Time “saving” techniques such as Concurrent Engineering sound as if they offer a good solution; our experience suggests that Concurrent Engineering is an expensive idea with very little to recommend it.  Mostly, it builds a lot of cost into a job.  And makes the entire industry less efficient – not more so.  To cite one specific, on a recent job which was concurrently engineered, the customer purchased raw material on three separate occasions.  I’m hesitant to every say how much money was simply wasted – and that’s not counting the time spent on bids, approvals and all the rest.

After a point, you can’t solve all problems by simply allocating more dollars, no matter how much talent you have on-board.  There’s a limit to what people can achieve while maintaining high quality.  And, if there’s an accident or hiccup or structural problem that really needs to consume some of the “slack” in the program, it won’t be there.

There are things we can do to make projects run more smoothly.Creative folks that we are, we can establish pull-ahead areas where preparatory work can be performed out of the way of production.  We can learn and implement the best techniques for managing complex schedules.  We can invest in the best CAD upgrades and other tools that can trim time where time should be trimmed.  We can request – plead – for incremental information.

As we write this, it’s early June.  Plans for automotive shut-down are not yet finalized, and that’s not unusual, or, in itself, problematical.  The problem is “someone” knows things that we should know now to better serve them.  And whether the obstacle to this information is paperwork or politics or purchasing, it isn’t in the customers’ best interests to keep this information secret.

If this year is typical, we will take on jobs for July shut-down as late as June 30.  That is what our valued customers need us to do.  We only want them to recognize that costs, and time, and complications, would all diminish if only they’d bring us into the loop sooner.  So we’d have the lead time – that word again! – to plan and to allocate people in the way that’s most favorable to them, most economical for both of us, least risky for all parties involved.

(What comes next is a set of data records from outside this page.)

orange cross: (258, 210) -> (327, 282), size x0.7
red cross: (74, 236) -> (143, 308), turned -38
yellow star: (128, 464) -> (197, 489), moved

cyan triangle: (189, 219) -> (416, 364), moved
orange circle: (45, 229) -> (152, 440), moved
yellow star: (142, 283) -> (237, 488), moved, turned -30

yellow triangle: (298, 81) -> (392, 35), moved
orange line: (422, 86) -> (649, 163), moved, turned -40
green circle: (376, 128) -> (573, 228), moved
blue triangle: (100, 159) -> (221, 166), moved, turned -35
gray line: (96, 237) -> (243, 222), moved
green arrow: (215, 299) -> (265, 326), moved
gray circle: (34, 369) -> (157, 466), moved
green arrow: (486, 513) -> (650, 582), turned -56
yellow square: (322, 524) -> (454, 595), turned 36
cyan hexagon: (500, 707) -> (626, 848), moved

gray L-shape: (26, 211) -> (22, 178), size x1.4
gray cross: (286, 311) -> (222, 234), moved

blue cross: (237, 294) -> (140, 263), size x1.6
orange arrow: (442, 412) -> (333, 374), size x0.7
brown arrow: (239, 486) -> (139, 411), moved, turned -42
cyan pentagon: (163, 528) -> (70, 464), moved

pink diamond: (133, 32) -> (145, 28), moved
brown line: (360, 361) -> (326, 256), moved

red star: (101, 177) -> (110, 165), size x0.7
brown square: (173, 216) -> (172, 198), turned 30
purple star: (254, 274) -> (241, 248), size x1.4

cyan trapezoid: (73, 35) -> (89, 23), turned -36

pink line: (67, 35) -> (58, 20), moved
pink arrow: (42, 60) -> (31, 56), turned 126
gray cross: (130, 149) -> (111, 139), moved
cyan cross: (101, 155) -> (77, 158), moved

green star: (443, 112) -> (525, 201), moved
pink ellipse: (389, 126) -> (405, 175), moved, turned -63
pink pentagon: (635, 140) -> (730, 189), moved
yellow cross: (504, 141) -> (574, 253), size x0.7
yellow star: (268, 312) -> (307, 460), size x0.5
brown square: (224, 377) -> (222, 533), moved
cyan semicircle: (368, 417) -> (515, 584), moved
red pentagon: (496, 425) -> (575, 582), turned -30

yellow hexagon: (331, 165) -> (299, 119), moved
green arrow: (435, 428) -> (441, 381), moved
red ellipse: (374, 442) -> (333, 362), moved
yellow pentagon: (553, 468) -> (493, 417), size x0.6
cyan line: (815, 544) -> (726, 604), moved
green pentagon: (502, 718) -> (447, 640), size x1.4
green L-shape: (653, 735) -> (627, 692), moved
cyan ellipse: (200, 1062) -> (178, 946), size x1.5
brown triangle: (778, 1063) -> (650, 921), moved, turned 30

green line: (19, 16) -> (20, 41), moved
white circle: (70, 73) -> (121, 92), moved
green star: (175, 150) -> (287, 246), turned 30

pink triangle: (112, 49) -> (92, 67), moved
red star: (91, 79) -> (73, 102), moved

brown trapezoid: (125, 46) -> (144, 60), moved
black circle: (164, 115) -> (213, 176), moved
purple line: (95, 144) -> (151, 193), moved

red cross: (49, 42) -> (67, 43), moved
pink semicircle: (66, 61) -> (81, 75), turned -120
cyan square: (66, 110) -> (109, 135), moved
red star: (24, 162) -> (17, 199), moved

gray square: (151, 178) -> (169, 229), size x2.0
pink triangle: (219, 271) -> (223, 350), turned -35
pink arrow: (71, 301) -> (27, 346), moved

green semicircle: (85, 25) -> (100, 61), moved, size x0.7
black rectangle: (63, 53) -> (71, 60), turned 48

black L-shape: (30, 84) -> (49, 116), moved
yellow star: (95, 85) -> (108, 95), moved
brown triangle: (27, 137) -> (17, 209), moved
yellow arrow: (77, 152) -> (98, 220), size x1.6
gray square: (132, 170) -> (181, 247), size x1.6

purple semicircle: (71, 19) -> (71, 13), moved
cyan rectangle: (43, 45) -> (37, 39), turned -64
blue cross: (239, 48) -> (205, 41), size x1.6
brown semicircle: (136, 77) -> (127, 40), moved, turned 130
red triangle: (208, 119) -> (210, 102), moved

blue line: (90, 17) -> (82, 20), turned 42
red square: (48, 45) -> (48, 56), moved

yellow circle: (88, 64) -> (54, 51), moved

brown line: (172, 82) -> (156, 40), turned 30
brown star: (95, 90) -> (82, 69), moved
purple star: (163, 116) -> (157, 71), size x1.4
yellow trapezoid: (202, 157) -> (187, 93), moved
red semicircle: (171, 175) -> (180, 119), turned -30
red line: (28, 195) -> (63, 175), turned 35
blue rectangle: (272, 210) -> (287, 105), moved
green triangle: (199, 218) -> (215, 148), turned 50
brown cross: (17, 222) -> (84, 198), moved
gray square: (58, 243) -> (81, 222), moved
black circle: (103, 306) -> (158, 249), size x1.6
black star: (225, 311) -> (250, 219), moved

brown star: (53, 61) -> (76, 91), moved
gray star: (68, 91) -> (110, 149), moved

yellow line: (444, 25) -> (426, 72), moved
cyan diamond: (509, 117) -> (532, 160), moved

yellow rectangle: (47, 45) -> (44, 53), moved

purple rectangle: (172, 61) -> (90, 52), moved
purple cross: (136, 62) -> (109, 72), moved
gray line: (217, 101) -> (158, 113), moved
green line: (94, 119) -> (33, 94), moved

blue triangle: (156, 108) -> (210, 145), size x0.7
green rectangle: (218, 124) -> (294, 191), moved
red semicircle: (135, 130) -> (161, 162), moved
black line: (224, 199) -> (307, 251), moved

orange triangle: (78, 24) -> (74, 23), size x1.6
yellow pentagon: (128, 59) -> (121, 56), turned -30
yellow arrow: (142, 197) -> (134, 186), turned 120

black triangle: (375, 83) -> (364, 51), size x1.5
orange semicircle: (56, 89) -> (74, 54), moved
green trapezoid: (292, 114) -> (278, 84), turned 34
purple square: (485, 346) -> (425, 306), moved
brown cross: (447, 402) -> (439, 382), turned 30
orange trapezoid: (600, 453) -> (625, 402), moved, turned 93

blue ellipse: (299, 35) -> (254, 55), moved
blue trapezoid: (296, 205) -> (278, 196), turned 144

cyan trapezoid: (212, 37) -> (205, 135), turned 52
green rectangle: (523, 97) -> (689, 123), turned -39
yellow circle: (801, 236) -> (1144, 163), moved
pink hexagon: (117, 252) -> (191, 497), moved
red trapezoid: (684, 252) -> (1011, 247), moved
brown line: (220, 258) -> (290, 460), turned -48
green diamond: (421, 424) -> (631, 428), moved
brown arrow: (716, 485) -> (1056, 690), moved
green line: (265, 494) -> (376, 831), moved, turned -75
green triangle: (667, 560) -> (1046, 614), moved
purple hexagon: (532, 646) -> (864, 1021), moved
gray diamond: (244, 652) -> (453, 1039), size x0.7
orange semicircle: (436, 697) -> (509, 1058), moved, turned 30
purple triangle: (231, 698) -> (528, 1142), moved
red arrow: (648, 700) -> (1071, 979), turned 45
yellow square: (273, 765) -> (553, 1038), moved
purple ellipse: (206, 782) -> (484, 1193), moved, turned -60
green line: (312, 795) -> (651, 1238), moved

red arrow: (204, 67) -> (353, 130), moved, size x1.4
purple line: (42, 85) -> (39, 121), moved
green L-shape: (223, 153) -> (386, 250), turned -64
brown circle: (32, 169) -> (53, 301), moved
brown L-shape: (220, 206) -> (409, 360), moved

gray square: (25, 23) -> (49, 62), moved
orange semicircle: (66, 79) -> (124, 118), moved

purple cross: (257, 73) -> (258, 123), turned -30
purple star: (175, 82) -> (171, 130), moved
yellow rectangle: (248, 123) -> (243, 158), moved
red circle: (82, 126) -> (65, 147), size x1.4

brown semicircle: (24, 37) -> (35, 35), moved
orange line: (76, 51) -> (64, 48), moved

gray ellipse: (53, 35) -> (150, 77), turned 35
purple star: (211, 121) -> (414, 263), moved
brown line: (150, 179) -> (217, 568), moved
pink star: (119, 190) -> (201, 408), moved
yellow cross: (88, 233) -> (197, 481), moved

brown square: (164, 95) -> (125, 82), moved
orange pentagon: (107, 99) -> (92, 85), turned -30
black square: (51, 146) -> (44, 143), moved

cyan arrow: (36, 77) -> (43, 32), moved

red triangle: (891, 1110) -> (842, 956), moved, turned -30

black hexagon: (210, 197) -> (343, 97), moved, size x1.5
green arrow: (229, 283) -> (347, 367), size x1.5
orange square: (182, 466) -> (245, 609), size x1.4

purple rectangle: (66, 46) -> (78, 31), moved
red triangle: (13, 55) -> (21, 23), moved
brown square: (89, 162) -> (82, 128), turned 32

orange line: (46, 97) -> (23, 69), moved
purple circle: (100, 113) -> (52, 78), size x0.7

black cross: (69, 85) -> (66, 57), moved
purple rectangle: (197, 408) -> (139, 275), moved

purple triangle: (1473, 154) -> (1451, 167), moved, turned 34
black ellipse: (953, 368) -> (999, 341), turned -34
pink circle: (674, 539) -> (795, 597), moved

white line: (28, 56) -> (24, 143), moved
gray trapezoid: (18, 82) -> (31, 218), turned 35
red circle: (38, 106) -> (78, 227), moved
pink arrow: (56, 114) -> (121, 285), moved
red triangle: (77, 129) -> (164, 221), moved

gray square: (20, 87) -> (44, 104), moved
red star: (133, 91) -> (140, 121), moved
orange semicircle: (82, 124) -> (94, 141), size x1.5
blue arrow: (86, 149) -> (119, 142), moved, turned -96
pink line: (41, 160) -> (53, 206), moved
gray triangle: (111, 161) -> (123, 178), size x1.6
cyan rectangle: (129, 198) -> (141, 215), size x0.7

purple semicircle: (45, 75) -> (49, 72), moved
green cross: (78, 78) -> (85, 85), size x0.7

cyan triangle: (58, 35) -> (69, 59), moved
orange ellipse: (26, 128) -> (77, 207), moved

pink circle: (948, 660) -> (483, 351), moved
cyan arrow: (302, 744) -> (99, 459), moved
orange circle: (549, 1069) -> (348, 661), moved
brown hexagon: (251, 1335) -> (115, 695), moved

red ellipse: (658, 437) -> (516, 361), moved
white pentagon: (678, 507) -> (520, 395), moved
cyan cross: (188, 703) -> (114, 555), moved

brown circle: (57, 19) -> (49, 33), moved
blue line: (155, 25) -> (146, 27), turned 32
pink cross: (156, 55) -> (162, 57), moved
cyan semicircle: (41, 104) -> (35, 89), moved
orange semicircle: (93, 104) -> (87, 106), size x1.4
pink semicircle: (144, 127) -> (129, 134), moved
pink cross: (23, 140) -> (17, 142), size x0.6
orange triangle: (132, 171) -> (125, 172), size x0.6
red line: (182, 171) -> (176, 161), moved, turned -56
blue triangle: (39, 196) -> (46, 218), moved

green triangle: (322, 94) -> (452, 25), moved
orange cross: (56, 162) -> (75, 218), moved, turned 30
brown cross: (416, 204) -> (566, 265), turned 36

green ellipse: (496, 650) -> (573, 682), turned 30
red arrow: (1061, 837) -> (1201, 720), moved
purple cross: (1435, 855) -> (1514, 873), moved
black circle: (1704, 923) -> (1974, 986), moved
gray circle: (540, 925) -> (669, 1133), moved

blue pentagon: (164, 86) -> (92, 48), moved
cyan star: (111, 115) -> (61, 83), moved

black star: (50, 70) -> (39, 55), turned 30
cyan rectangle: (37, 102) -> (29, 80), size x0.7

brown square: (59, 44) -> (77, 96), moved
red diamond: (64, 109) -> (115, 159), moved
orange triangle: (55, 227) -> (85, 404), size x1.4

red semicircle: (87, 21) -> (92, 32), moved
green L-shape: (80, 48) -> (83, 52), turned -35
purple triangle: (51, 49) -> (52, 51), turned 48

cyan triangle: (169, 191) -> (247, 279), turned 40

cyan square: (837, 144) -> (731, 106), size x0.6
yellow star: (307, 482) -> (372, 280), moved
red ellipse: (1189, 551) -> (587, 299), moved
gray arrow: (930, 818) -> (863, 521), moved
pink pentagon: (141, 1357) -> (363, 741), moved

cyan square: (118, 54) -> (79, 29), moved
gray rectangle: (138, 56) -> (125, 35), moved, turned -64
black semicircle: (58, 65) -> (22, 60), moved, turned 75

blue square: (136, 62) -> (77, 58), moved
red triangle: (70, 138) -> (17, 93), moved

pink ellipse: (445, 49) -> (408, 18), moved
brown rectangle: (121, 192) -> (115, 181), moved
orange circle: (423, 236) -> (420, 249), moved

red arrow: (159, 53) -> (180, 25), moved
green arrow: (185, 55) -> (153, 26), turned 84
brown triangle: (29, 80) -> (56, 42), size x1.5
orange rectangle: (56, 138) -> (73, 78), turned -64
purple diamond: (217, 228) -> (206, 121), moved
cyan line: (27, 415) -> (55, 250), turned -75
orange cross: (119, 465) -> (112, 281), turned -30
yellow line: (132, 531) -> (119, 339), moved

Lead time lets us all be “lean” without sacrificing the quality – the “best available” answers that we all seek.

 

 

 

 


CONVEYORS | CRANES | DESIGN ENGINEERING | STEEL FABRICATION | INSPECTION, REPAIRS, INSTALLATION

R.J. CYR CO., INC.
Windsor, Ontario Canada
www.rjcyr.com

© R.J. CYR CO. INC.  All rights reserved.  We are a crane and conveyor manufacturer serving Canadian and American companies from our offices and factories in Windsor, Ontario Canada and Detroit, Michigan U.S.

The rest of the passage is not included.